▸ **Task instructions**:
Exactly as written, transcribe the data from its opening line through the line containing "2012 (479, 921)". Leave every picture out.

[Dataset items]
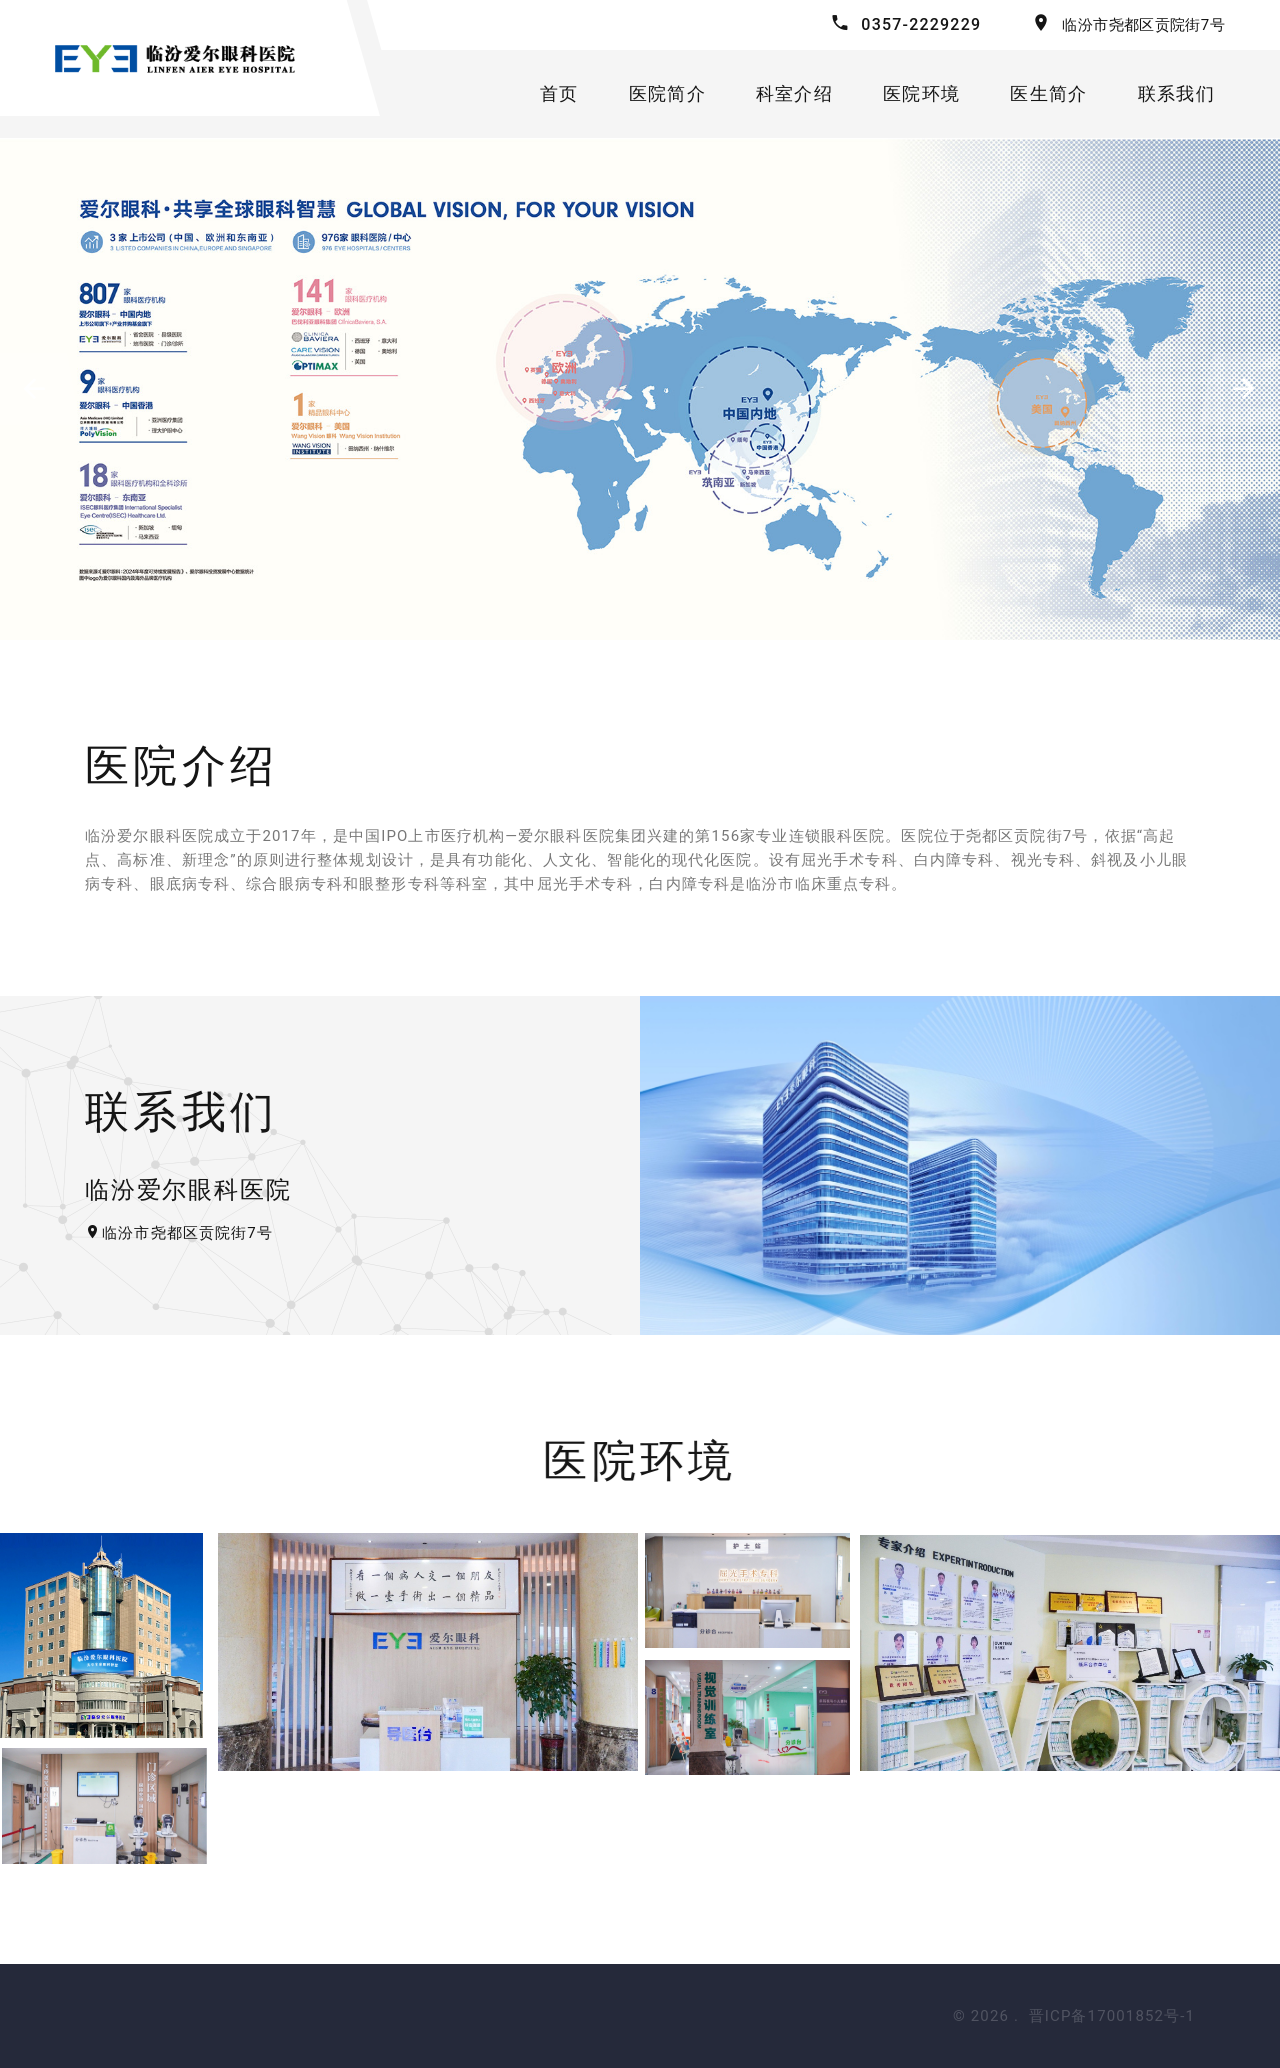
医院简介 (667, 93)
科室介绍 (794, 93)
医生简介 (1048, 93)
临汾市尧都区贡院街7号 (1143, 25)
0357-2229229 (921, 24)
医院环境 (921, 93)
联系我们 (1176, 93)
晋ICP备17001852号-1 (1112, 2016)
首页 (559, 93)
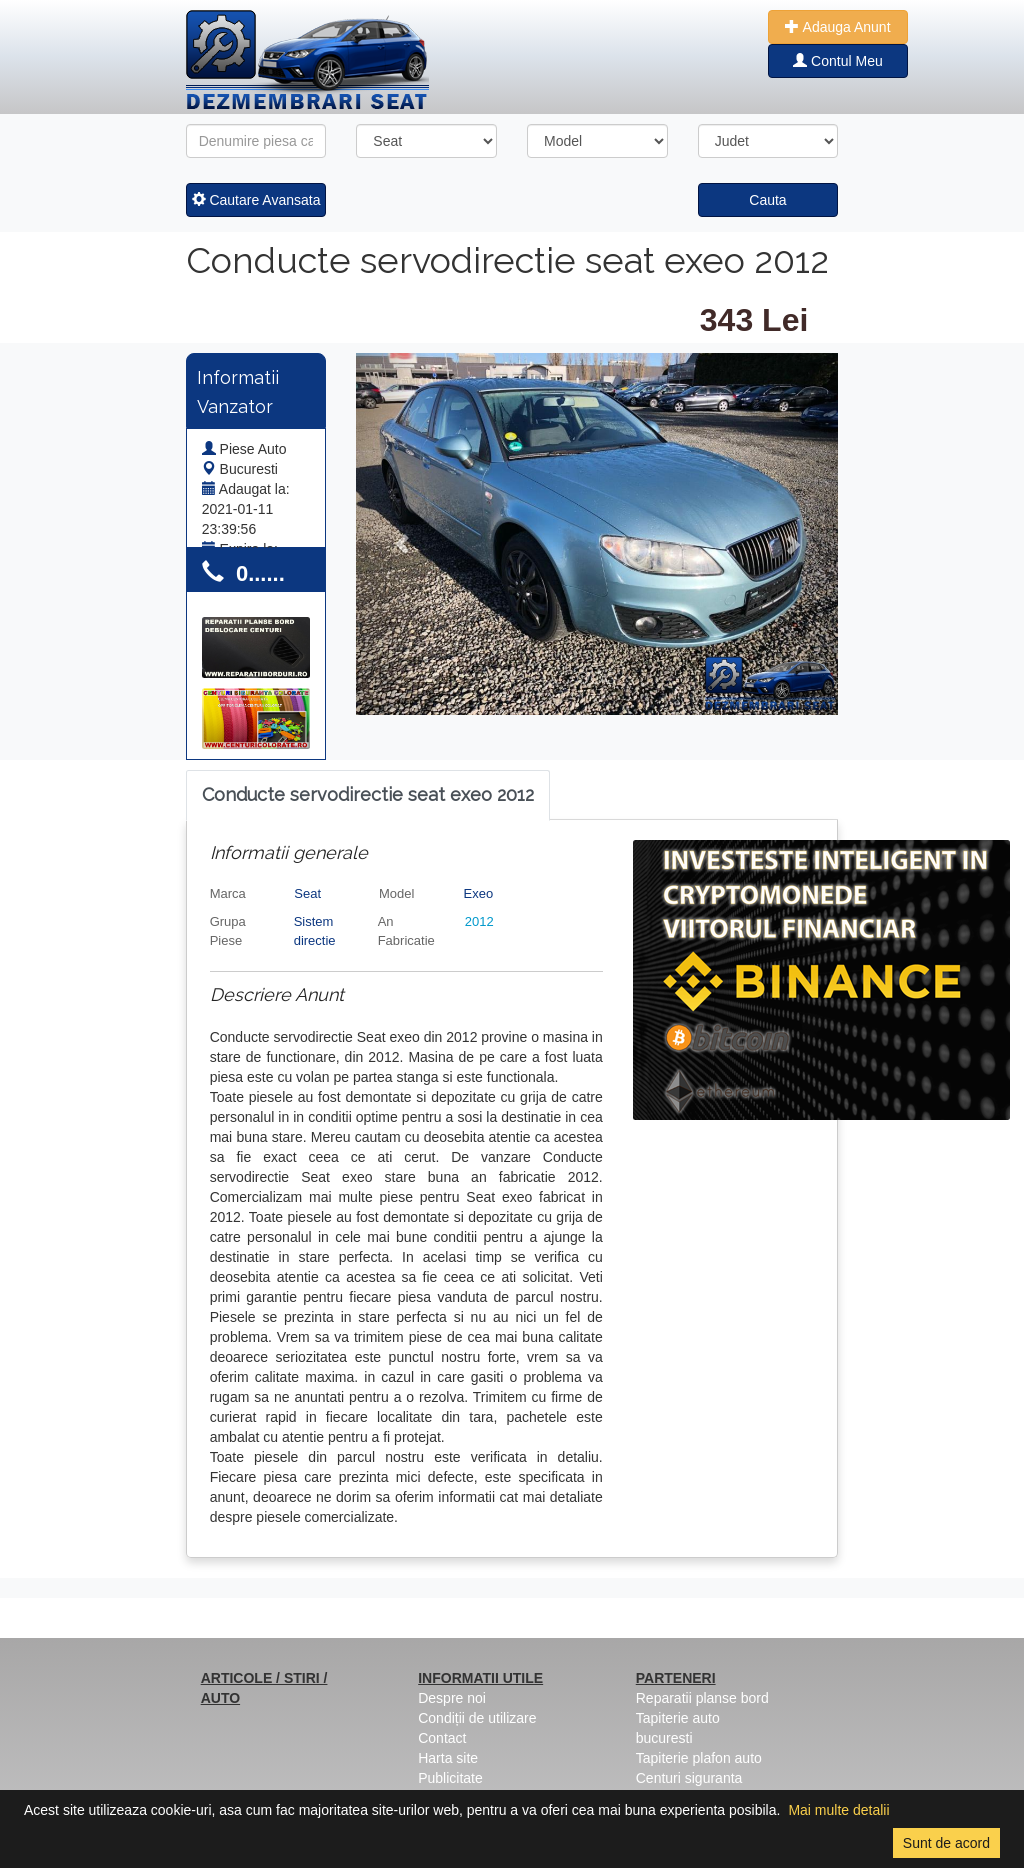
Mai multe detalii (838, 1810)
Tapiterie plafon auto (699, 1758)
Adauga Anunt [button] (837, 27)
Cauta (767, 200)
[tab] (368, 795)
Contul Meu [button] (837, 61)
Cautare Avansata (256, 200)
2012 (479, 921)
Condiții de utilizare (477, 1718)
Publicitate (450, 1778)
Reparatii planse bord (702, 1698)
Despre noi (452, 1698)
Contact (442, 1738)
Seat (307, 893)
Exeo (479, 893)
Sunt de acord (946, 1843)
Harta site (448, 1758)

▸ **Solution for this exercise**:
医院简介 (667, 93)
科室介绍 (794, 93)
医生简介 (1048, 93)
临汾市尧都区贡院街7号 (1143, 25)
0357-2229229 (921, 24)
医院环境 (921, 93)
联系我们 (1176, 93)
晋ICP备17001852号-1 (1112, 2016)
首页 (559, 93)
Mai multe detalii (838, 1810)
Tapiterie plafon auto (699, 1758)
Adauga Anunt [button] (837, 27)
Cauta (767, 200)
[tab] (368, 795)
Contul Meu [button] (837, 61)
Cautare Avansata (256, 200)
2012 (479, 921)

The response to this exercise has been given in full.